A Brantford Expositor article published in 1946, after a surprise visit to the Institute by the Brantford League of Christian Women, revealed the condition of the building’s inadequate sleeping and toilet facilities, calling the state of the building, “abysmal and below any standard suitable to human living’”. Because of the article, Zimmerman was called on the carpet to explain, but in the end, nothing changed.
Two years later, a DIA report sparked another scathing Expositor article in 1948, this time published complete with pictures and drawings of the appalling conditions. But once again little was done to rectify the situation and the DIA inspector that filed the report was soon replaced. Even so, the controversy led to a Grand Jury inquest in 1950.

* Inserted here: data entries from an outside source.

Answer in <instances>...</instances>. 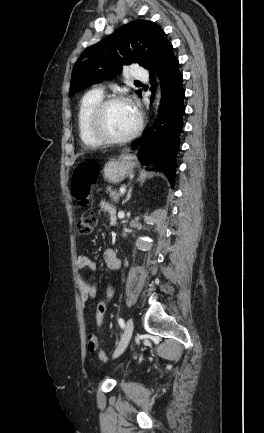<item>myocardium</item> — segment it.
<instances>
[{"mask_svg": "<svg viewBox=\"0 0 264 433\" xmlns=\"http://www.w3.org/2000/svg\"><path fill=\"white\" fill-rule=\"evenodd\" d=\"M117 103L130 104L129 100L122 96H112L100 101L92 110L88 120V130L100 144H123L135 138L142 128V117L136 111L137 121L134 128L126 135L114 137L108 135L104 130V115L108 107Z\"/></svg>", "mask_w": 264, "mask_h": 433, "instance_id": "1", "label": "myocardium"}]
</instances>
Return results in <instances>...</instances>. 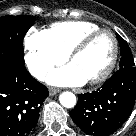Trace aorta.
Wrapping results in <instances>:
<instances>
[{"label": "aorta", "mask_w": 136, "mask_h": 136, "mask_svg": "<svg viewBox=\"0 0 136 136\" xmlns=\"http://www.w3.org/2000/svg\"><path fill=\"white\" fill-rule=\"evenodd\" d=\"M59 101L63 107L72 108L76 104V97L72 92H63L60 97Z\"/></svg>", "instance_id": "1"}]
</instances>
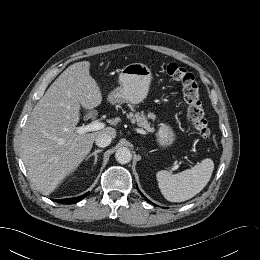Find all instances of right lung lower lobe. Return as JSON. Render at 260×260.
Returning a JSON list of instances; mask_svg holds the SVG:
<instances>
[{
  "mask_svg": "<svg viewBox=\"0 0 260 260\" xmlns=\"http://www.w3.org/2000/svg\"><path fill=\"white\" fill-rule=\"evenodd\" d=\"M88 195V193L79 196V197H75V198H69V199H60V200H55L58 203H62V204H74L78 201H80L81 199H83L84 197H86Z\"/></svg>",
  "mask_w": 260,
  "mask_h": 260,
  "instance_id": "right-lung-lower-lobe-1",
  "label": "right lung lower lobe"
}]
</instances>
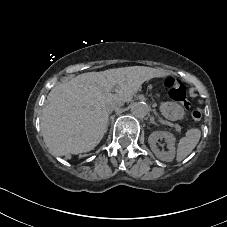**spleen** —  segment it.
<instances>
[{
    "instance_id": "3e777b00",
    "label": "spleen",
    "mask_w": 227,
    "mask_h": 227,
    "mask_svg": "<svg viewBox=\"0 0 227 227\" xmlns=\"http://www.w3.org/2000/svg\"><path fill=\"white\" fill-rule=\"evenodd\" d=\"M201 137V131L197 128L189 129L185 137L181 138L177 146L176 160L181 162L184 160L197 146Z\"/></svg>"
}]
</instances>
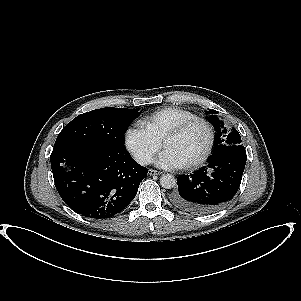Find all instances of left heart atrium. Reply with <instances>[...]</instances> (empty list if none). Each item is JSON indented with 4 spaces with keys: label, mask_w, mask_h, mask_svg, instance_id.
Masks as SVG:
<instances>
[{
    "label": "left heart atrium",
    "mask_w": 301,
    "mask_h": 301,
    "mask_svg": "<svg viewBox=\"0 0 301 301\" xmlns=\"http://www.w3.org/2000/svg\"><path fill=\"white\" fill-rule=\"evenodd\" d=\"M156 165L165 169H181L187 162L171 150L165 149L155 160Z\"/></svg>",
    "instance_id": "left-heart-atrium-1"
}]
</instances>
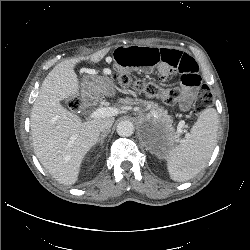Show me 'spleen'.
I'll return each mask as SVG.
<instances>
[{
  "instance_id": "spleen-1",
  "label": "spleen",
  "mask_w": 250,
  "mask_h": 250,
  "mask_svg": "<svg viewBox=\"0 0 250 250\" xmlns=\"http://www.w3.org/2000/svg\"><path fill=\"white\" fill-rule=\"evenodd\" d=\"M219 119L214 108L201 112L187 139L165 154L172 180L185 182L208 163L217 142Z\"/></svg>"
}]
</instances>
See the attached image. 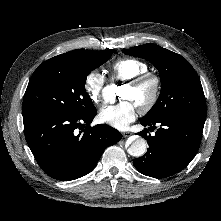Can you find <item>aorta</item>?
<instances>
[{
  "label": "aorta",
  "mask_w": 221,
  "mask_h": 221,
  "mask_svg": "<svg viewBox=\"0 0 221 221\" xmlns=\"http://www.w3.org/2000/svg\"><path fill=\"white\" fill-rule=\"evenodd\" d=\"M146 151L147 142L142 137H136L127 149V152L134 157H141L146 153Z\"/></svg>",
  "instance_id": "obj_1"
}]
</instances>
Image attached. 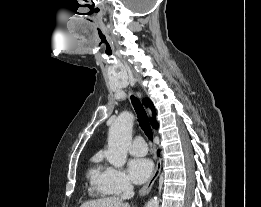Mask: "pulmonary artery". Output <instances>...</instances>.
I'll list each match as a JSON object with an SVG mask.
<instances>
[{"label":"pulmonary artery","instance_id":"1","mask_svg":"<svg viewBox=\"0 0 261 207\" xmlns=\"http://www.w3.org/2000/svg\"><path fill=\"white\" fill-rule=\"evenodd\" d=\"M129 152L134 156H144L147 153V146L145 140L141 136L135 137Z\"/></svg>","mask_w":261,"mask_h":207}]
</instances>
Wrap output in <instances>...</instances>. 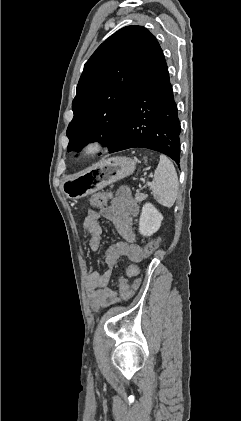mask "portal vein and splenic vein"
Returning a JSON list of instances; mask_svg holds the SVG:
<instances>
[{"label":"portal vein and splenic vein","mask_w":241,"mask_h":421,"mask_svg":"<svg viewBox=\"0 0 241 421\" xmlns=\"http://www.w3.org/2000/svg\"><path fill=\"white\" fill-rule=\"evenodd\" d=\"M147 185H150V182L149 181L147 182Z\"/></svg>","instance_id":"obj_1"}]
</instances>
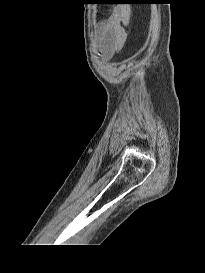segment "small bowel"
<instances>
[{"label": "small bowel", "instance_id": "c3829d8e", "mask_svg": "<svg viewBox=\"0 0 205 273\" xmlns=\"http://www.w3.org/2000/svg\"><path fill=\"white\" fill-rule=\"evenodd\" d=\"M129 15L127 11L116 8L97 28L98 51L104 60H109L126 41Z\"/></svg>", "mask_w": 205, "mask_h": 273}]
</instances>
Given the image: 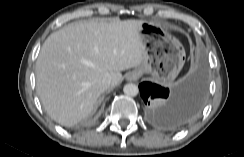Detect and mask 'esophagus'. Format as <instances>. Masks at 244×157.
<instances>
[{
    "label": "esophagus",
    "mask_w": 244,
    "mask_h": 157,
    "mask_svg": "<svg viewBox=\"0 0 244 157\" xmlns=\"http://www.w3.org/2000/svg\"><path fill=\"white\" fill-rule=\"evenodd\" d=\"M139 77H140L139 73H137V72H132V73L129 74L128 79H129L130 81H136V80L139 79Z\"/></svg>",
    "instance_id": "34e87169"
}]
</instances>
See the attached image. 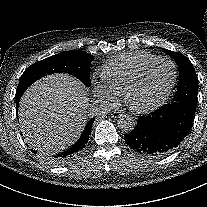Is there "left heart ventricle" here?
Returning a JSON list of instances; mask_svg holds the SVG:
<instances>
[{"label": "left heart ventricle", "mask_w": 207, "mask_h": 207, "mask_svg": "<svg viewBox=\"0 0 207 207\" xmlns=\"http://www.w3.org/2000/svg\"><path fill=\"white\" fill-rule=\"evenodd\" d=\"M173 66L168 62H159L146 74L142 85L131 95V103L145 108L153 102L165 99L173 78Z\"/></svg>", "instance_id": "left-heart-ventricle-1"}]
</instances>
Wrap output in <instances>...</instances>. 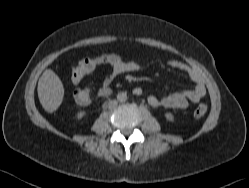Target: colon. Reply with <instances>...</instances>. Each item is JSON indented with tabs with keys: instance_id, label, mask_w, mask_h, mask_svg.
I'll list each match as a JSON object with an SVG mask.
<instances>
[{
	"instance_id": "colon-1",
	"label": "colon",
	"mask_w": 249,
	"mask_h": 188,
	"mask_svg": "<svg viewBox=\"0 0 249 188\" xmlns=\"http://www.w3.org/2000/svg\"><path fill=\"white\" fill-rule=\"evenodd\" d=\"M115 55H103L101 57L83 58L73 68L71 73L72 81L77 84L81 79L90 74L98 64L109 63L115 60ZM73 99L79 106L87 105L91 100V92L88 88H77L73 92ZM207 106L205 104H199L194 110V116L200 118L205 115Z\"/></svg>"
}]
</instances>
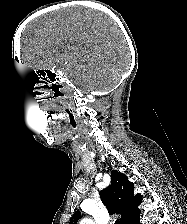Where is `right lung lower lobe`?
<instances>
[{"instance_id": "1", "label": "right lung lower lobe", "mask_w": 187, "mask_h": 224, "mask_svg": "<svg viewBox=\"0 0 187 224\" xmlns=\"http://www.w3.org/2000/svg\"><path fill=\"white\" fill-rule=\"evenodd\" d=\"M132 224H140L139 217Z\"/></svg>"}]
</instances>
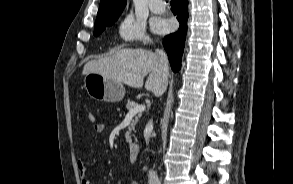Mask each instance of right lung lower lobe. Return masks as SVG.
Listing matches in <instances>:
<instances>
[{"instance_id": "98d812e1", "label": "right lung lower lobe", "mask_w": 293, "mask_h": 184, "mask_svg": "<svg viewBox=\"0 0 293 184\" xmlns=\"http://www.w3.org/2000/svg\"><path fill=\"white\" fill-rule=\"evenodd\" d=\"M171 10L177 15L180 27L177 32L164 38L163 46L168 54L172 70L178 72L187 32L188 0H171Z\"/></svg>"}]
</instances>
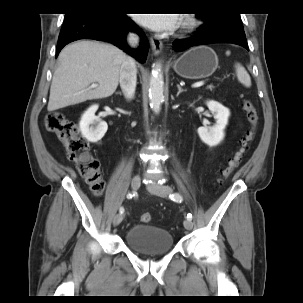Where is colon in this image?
Segmentation results:
<instances>
[{"label":"colon","instance_id":"obj_1","mask_svg":"<svg viewBox=\"0 0 303 303\" xmlns=\"http://www.w3.org/2000/svg\"><path fill=\"white\" fill-rule=\"evenodd\" d=\"M242 98V108L246 113L250 127L243 136L238 150L221 170L222 179L228 178L240 166L251 142L256 137L258 113L248 98L244 96ZM44 126L48 132L58 136L67 150L69 159L76 164L79 174L90 185L94 195L100 196L104 189V182L99 171V161L90 153L88 143L81 140L78 136L76 126L66 120L63 114L59 112L47 115ZM139 219L142 223H148L151 220V214L144 212Z\"/></svg>","mask_w":303,"mask_h":303}]
</instances>
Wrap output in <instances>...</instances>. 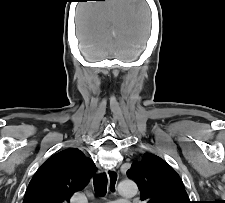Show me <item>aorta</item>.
Masks as SVG:
<instances>
[{
	"label": "aorta",
	"instance_id": "762f6f07",
	"mask_svg": "<svg viewBox=\"0 0 225 203\" xmlns=\"http://www.w3.org/2000/svg\"><path fill=\"white\" fill-rule=\"evenodd\" d=\"M117 189L120 195L126 197L134 196L138 191L136 183L128 179L120 181Z\"/></svg>",
	"mask_w": 225,
	"mask_h": 203
}]
</instances>
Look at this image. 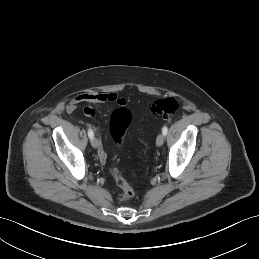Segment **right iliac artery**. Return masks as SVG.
Instances as JSON below:
<instances>
[{
    "label": "right iliac artery",
    "instance_id": "1",
    "mask_svg": "<svg viewBox=\"0 0 259 259\" xmlns=\"http://www.w3.org/2000/svg\"><path fill=\"white\" fill-rule=\"evenodd\" d=\"M88 136L90 139H92L94 137V133L91 129L88 130Z\"/></svg>",
    "mask_w": 259,
    "mask_h": 259
}]
</instances>
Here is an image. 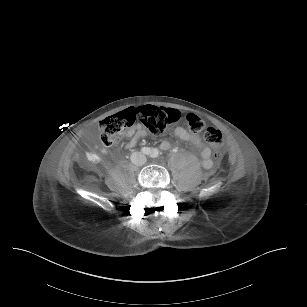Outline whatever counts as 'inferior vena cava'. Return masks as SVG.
I'll list each match as a JSON object with an SVG mask.
<instances>
[{
  "instance_id": "602c4592",
  "label": "inferior vena cava",
  "mask_w": 307,
  "mask_h": 307,
  "mask_svg": "<svg viewBox=\"0 0 307 307\" xmlns=\"http://www.w3.org/2000/svg\"><path fill=\"white\" fill-rule=\"evenodd\" d=\"M131 161L135 165L141 166L146 162V157L143 154H140L139 152H134L131 155Z\"/></svg>"
}]
</instances>
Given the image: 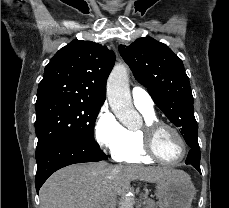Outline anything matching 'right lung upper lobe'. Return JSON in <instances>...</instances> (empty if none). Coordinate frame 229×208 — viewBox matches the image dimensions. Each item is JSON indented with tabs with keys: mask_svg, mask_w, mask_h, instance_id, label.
Wrapping results in <instances>:
<instances>
[{
	"mask_svg": "<svg viewBox=\"0 0 229 208\" xmlns=\"http://www.w3.org/2000/svg\"><path fill=\"white\" fill-rule=\"evenodd\" d=\"M114 62V52L106 46L73 40L61 48L45 67L37 102L49 98H70L101 108Z\"/></svg>",
	"mask_w": 229,
	"mask_h": 208,
	"instance_id": "cb5924a9",
	"label": "right lung upper lobe"
}]
</instances>
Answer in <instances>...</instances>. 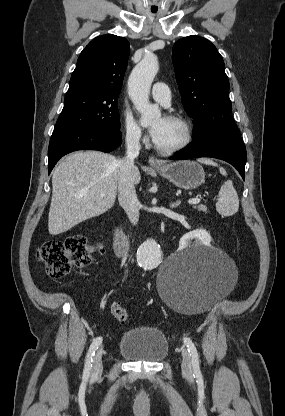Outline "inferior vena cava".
<instances>
[{
    "label": "inferior vena cava",
    "mask_w": 285,
    "mask_h": 416,
    "mask_svg": "<svg viewBox=\"0 0 285 416\" xmlns=\"http://www.w3.org/2000/svg\"><path fill=\"white\" fill-rule=\"evenodd\" d=\"M126 148V158L118 160V200L131 224L135 226L139 220L140 202L132 182L131 170H133L134 160L139 156V150H141L137 132L127 130Z\"/></svg>",
    "instance_id": "602c4592"
}]
</instances>
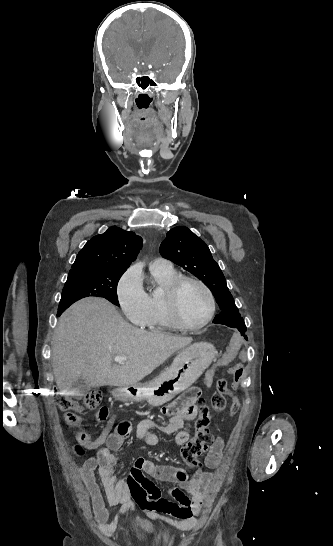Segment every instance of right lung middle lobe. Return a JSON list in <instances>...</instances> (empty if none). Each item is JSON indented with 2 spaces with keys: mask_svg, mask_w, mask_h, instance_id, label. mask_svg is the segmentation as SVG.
<instances>
[{
  "mask_svg": "<svg viewBox=\"0 0 333 546\" xmlns=\"http://www.w3.org/2000/svg\"><path fill=\"white\" fill-rule=\"evenodd\" d=\"M125 271L93 267L83 273L69 275L58 310H65L75 301L88 296L103 297L119 306L117 284Z\"/></svg>",
  "mask_w": 333,
  "mask_h": 546,
  "instance_id": "dd1d6c3e",
  "label": "right lung middle lobe"
}]
</instances>
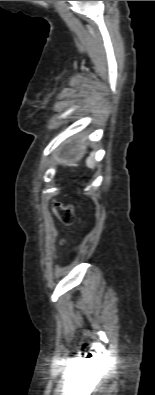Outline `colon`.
Here are the masks:
<instances>
[{
  "mask_svg": "<svg viewBox=\"0 0 155 395\" xmlns=\"http://www.w3.org/2000/svg\"><path fill=\"white\" fill-rule=\"evenodd\" d=\"M54 210L63 224L70 225L74 222L75 214L72 206L54 203Z\"/></svg>",
  "mask_w": 155,
  "mask_h": 395,
  "instance_id": "5ec220e1",
  "label": "colon"
}]
</instances>
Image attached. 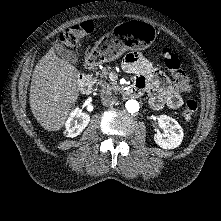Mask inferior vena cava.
I'll list each match as a JSON object with an SVG mask.
<instances>
[{
  "mask_svg": "<svg viewBox=\"0 0 221 221\" xmlns=\"http://www.w3.org/2000/svg\"><path fill=\"white\" fill-rule=\"evenodd\" d=\"M102 103L106 107H111L118 104V100L115 96H111L108 93H104L101 97Z\"/></svg>",
  "mask_w": 221,
  "mask_h": 221,
  "instance_id": "1",
  "label": "inferior vena cava"
}]
</instances>
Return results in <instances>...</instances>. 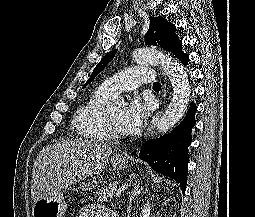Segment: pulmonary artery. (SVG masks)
Segmentation results:
<instances>
[{
	"mask_svg": "<svg viewBox=\"0 0 255 217\" xmlns=\"http://www.w3.org/2000/svg\"><path fill=\"white\" fill-rule=\"evenodd\" d=\"M154 80L151 69L143 67H132L125 69L112 77L106 79L102 86L110 94L115 95L121 91L132 90L144 83Z\"/></svg>",
	"mask_w": 255,
	"mask_h": 217,
	"instance_id": "obj_1",
	"label": "pulmonary artery"
}]
</instances>
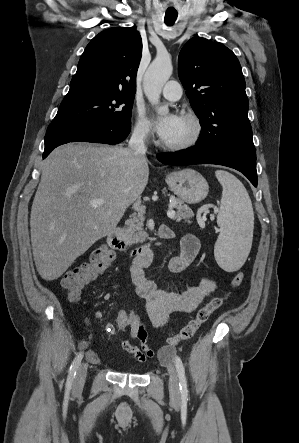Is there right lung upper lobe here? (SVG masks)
I'll use <instances>...</instances> for the list:
<instances>
[{"label":"right lung upper lobe","instance_id":"obj_1","mask_svg":"<svg viewBox=\"0 0 299 443\" xmlns=\"http://www.w3.org/2000/svg\"><path fill=\"white\" fill-rule=\"evenodd\" d=\"M142 40L133 28H109L96 35L80 57L70 88L136 93Z\"/></svg>","mask_w":299,"mask_h":443}]
</instances>
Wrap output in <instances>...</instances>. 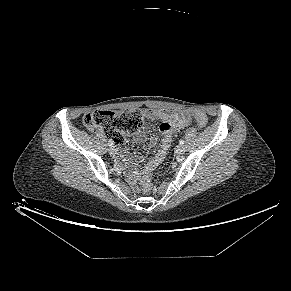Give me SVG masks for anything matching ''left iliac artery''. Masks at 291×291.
Wrapping results in <instances>:
<instances>
[{
    "label": "left iliac artery",
    "mask_w": 291,
    "mask_h": 291,
    "mask_svg": "<svg viewBox=\"0 0 291 291\" xmlns=\"http://www.w3.org/2000/svg\"><path fill=\"white\" fill-rule=\"evenodd\" d=\"M179 144H180V145H183V144H184V140H180V141H179Z\"/></svg>",
    "instance_id": "1"
}]
</instances>
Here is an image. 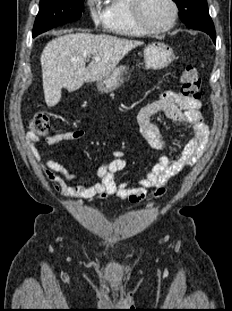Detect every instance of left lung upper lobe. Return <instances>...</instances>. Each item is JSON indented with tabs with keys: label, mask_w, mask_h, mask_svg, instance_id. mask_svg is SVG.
<instances>
[{
	"label": "left lung upper lobe",
	"mask_w": 232,
	"mask_h": 311,
	"mask_svg": "<svg viewBox=\"0 0 232 311\" xmlns=\"http://www.w3.org/2000/svg\"><path fill=\"white\" fill-rule=\"evenodd\" d=\"M180 11V19L190 27L208 14L206 0H173Z\"/></svg>",
	"instance_id": "obj_1"
}]
</instances>
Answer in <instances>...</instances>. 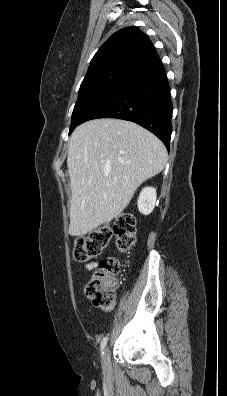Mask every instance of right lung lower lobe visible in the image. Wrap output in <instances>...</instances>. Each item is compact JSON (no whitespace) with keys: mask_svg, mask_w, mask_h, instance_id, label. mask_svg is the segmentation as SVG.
<instances>
[{"mask_svg":"<svg viewBox=\"0 0 227 396\" xmlns=\"http://www.w3.org/2000/svg\"><path fill=\"white\" fill-rule=\"evenodd\" d=\"M172 111L166 72L156 55L133 70L81 123L98 118L132 121L155 134L169 149Z\"/></svg>","mask_w":227,"mask_h":396,"instance_id":"obj_1","label":"right lung lower lobe"}]
</instances>
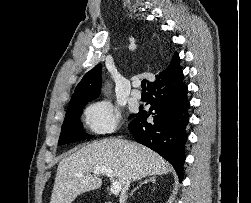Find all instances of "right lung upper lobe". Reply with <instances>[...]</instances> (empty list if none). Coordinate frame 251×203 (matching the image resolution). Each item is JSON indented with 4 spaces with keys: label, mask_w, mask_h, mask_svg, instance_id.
<instances>
[{
    "label": "right lung upper lobe",
    "mask_w": 251,
    "mask_h": 203,
    "mask_svg": "<svg viewBox=\"0 0 251 203\" xmlns=\"http://www.w3.org/2000/svg\"><path fill=\"white\" fill-rule=\"evenodd\" d=\"M179 63V55L175 53L170 64L155 76L156 80L154 82H148L147 89L163 79L173 68L178 66ZM101 72L102 66L101 64H98L84 75L72 95L70 104L91 101L99 96L101 88Z\"/></svg>",
    "instance_id": "right-lung-upper-lobe-1"
}]
</instances>
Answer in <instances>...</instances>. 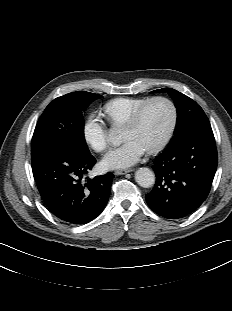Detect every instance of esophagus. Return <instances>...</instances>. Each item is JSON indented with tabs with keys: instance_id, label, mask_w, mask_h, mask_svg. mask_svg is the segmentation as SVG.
<instances>
[{
	"instance_id": "1",
	"label": "esophagus",
	"mask_w": 232,
	"mask_h": 311,
	"mask_svg": "<svg viewBox=\"0 0 232 311\" xmlns=\"http://www.w3.org/2000/svg\"><path fill=\"white\" fill-rule=\"evenodd\" d=\"M131 171H132L131 169L116 170L115 174L116 175H124V174H127V173L131 172Z\"/></svg>"
}]
</instances>
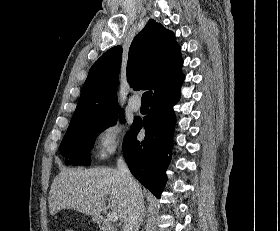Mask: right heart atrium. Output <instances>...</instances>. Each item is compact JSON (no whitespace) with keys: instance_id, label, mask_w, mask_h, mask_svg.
Returning <instances> with one entry per match:
<instances>
[{"instance_id":"right-heart-atrium-1","label":"right heart atrium","mask_w":280,"mask_h":231,"mask_svg":"<svg viewBox=\"0 0 280 231\" xmlns=\"http://www.w3.org/2000/svg\"><path fill=\"white\" fill-rule=\"evenodd\" d=\"M124 147L123 128L118 119L113 118L106 121L96 138L95 157L104 161Z\"/></svg>"}]
</instances>
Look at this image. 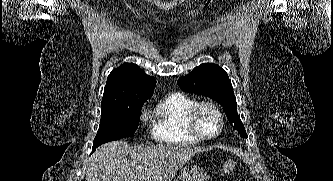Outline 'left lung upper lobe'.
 <instances>
[{
    "instance_id": "1",
    "label": "left lung upper lobe",
    "mask_w": 333,
    "mask_h": 181,
    "mask_svg": "<svg viewBox=\"0 0 333 181\" xmlns=\"http://www.w3.org/2000/svg\"><path fill=\"white\" fill-rule=\"evenodd\" d=\"M178 85L185 92L207 96L222 105L228 120L234 123V129L241 137L247 138L244 125L237 114V103L231 81L221 67L212 63L201 64L180 78Z\"/></svg>"
}]
</instances>
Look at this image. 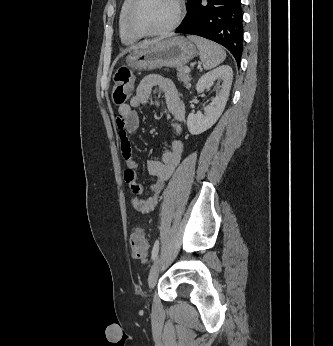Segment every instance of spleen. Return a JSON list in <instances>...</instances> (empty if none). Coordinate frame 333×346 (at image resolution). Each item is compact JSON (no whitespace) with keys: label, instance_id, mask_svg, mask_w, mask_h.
I'll return each instance as SVG.
<instances>
[{"label":"spleen","instance_id":"3e777b00","mask_svg":"<svg viewBox=\"0 0 333 346\" xmlns=\"http://www.w3.org/2000/svg\"><path fill=\"white\" fill-rule=\"evenodd\" d=\"M188 38L197 45L204 69H212L225 60V51L216 43L198 36Z\"/></svg>","mask_w":333,"mask_h":346}]
</instances>
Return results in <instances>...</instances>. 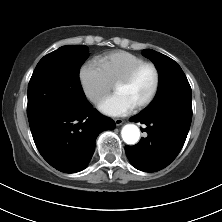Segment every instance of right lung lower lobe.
<instances>
[{
  "mask_svg": "<svg viewBox=\"0 0 222 222\" xmlns=\"http://www.w3.org/2000/svg\"><path fill=\"white\" fill-rule=\"evenodd\" d=\"M27 115L40 154L64 173L84 170L99 133L115 128V122L92 109L88 101L66 109L42 107L28 111Z\"/></svg>",
  "mask_w": 222,
  "mask_h": 222,
  "instance_id": "obj_1",
  "label": "right lung lower lobe"
}]
</instances>
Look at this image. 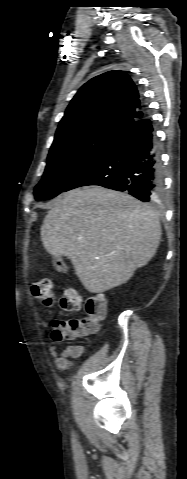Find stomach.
I'll return each instance as SVG.
<instances>
[{
	"label": "stomach",
	"mask_w": 187,
	"mask_h": 479,
	"mask_svg": "<svg viewBox=\"0 0 187 479\" xmlns=\"http://www.w3.org/2000/svg\"><path fill=\"white\" fill-rule=\"evenodd\" d=\"M53 264L54 267L56 268L57 271L59 272H66L67 271V266L64 262V260L61 257H57L53 259Z\"/></svg>",
	"instance_id": "obj_1"
}]
</instances>
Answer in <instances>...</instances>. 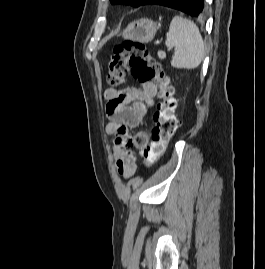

The jury agreed with the earlier report, calling the conditions “deplorable” and recommending that the school be “watched exceedingly closely” for the next five or six years.
But the recommendations were allowed to be monitored by DIA-appointed agents only, and the results kept from view, except to say that the conditions were greatly improved from what it was like under Snell, which may not be true.
It wasn’t until the late 1950’s that a new kitchen and upgraded laundry facilities were added, making life at the Mush Hole a little better — at least as far as sanitation goes. However, the sexual abuse, malnutrition, and neglect continued, and in some cases, even escalated.
For years, even before Zimmerman, it was necessary for the principal to get permission from Indian Affairs before allowing a child with a medical condition too serious to handle in the third-floor infirmary, to be sent to the hospital for treatment since there was a fee attached to such a service. “My review of the material available suggests that oftentimes the condition of children significantly worsened, sometimes resulting in death, before written permission was granted,” according to Fletcher.
She illustrates that point by using one particularly disturbing case she followed through the DIA records of 1934, during the Snell years.
The sad story involves a four-year-old Six Nations girl named Wilhemina Hill, (aka student number 01059), who was suffering from tuberculosis. Because of her contagious condition, it was recommended she not stay at the school, but she couldn’t go home either because her mother had died and there was no one at home to care for her.
The only alternative was to send the girl to the Brant Sanatorium. But there was a problem.
It would have cost the school $1 a day, and therefore, Snell had to get DIA permission to spend that money. The DIA Secretary in Ottawa, Mr. Mackenzie, did not agree to pay the fee, but he asked the DIA-appointed doctor to assess the situation.
Dr. Davies confirmed the diagnosis and made his recommendation that she be transferred to the sanatorium. What happened next is almost unbelievable.
The record shows that the government would not authorize the expenditure. “Correspondence went back and forth,” recounts Fletcher. “Wilhemina died at the Mohawk Institute before any authorization was given for the transfer.”
Several other students were exposed to Wilhemina during that time, and as a result, others contracted TB as well, some of whom died. All for the want of a dollar a day.